Wednesday, 8 September 2010

Rain, wonderful rain.

The weather can be a difficult thing to live with,  Over the last months there have been the harrowing accounts of the floods in Pakistan and other places, while here in my little corner of France I’ve been watching the skies searching for a rain cloud.

We’ve had around 3 months without rain;  all the irrigation ponds have been drained to try and save the plum, maize and sunflower harvests.  Farmers such as I who have no irrigation water have just been crossing fingers.  My neighbour harvested his sunflowers 2 days ago.  All of the flower heads were at least 50 percent smaller than I would have expected them to be.  Watching the combine harvester going round the field I was taken by how few times it made the trip to the transporter to discharge its load, and it wasn’t a large combine with large holding tanks.

In my own case I’ve been looking at my soya crop; the field is quite yellow and the leaves are falling off the plants.  The soya beans themselves are about the size of small petit pois so I think I’ll be lucky to break even on the crop. Such are the joys of small scale farming. Thankfully the weather has broken and the rain, about 30mm of it, has fallen steadily over the last 48 hours.  The ditches are still empty and the rain is soaking into the soil and not just running off the surface.

So what to do on a rainy day?  Well life is never boring here, there is always a new skill to learn and for my son ‘A’ and I yesterday it was tarmac-ing.  My friends ‘A’ and ‘R’ had been given a pile of tarmac in exchange for the department appropriating some of their land to store tarmac while they were patching the road, and a working party was arranged to get it laid before it went off.

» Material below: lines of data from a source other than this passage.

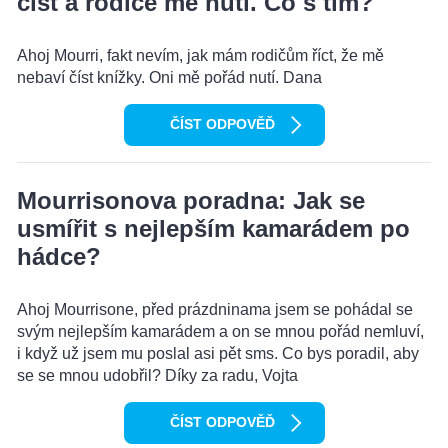
číst a rodiče mě nutí. Co s tím?
Ahoj Mourri, fakt nevím, jak mám rodičům říct, že mě
nebaví číst knížky. Oni mě pořád nutí. Dana
ČÍST ODPOVĚĎ
Mourrisonova poradna: Jak se
usmířit s nejlepším kamarádem po
hádce?
Ahoj Mourrisone, před prázdninama jsem se pohádal se
svým nejlepším kamarádem a on se mnou pořád nemluví,
i když už jsem mu poslal asi pět sms. Co bys poradil, aby
se se mnou udobřil? Díky za radu, Vojta
ČÍST ODPOVĚĎ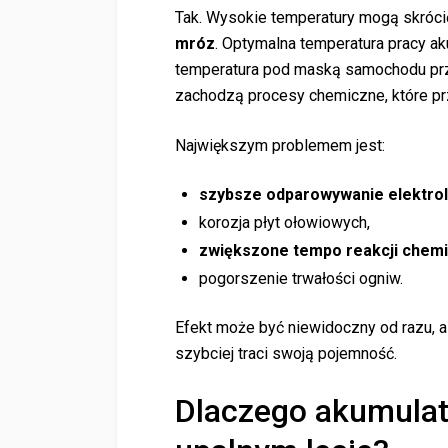
Tak. Wysokie temperatury mogą skróc
mróz
. Optymalna temperatura pracy a
temperatura pod maską samochodu pr
zachodzą procesy chemiczne, które prz
Największym problemem jest:
szybsze odparowywanie elektroli
korozja płyt ołowiowych,
zwiększone tempo reakcji chemi
pogorszenie trwałości ogniw.
Efekt może być niewidoczny od razu, a
szybciej traci swoją pojemność.
Dlaczego akumulato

While it may not have been a totally professional job, all 5 of us (we were joined by ‘B’ who is on holiday in the village at the moment), felt the drive looked pretty good afterwards and there was even some tarmac left over to make a start on another hard standing area.  ‘A’ put on a wonderful lunch and despite getting totally wet through the job took much less time and effort than we though it would.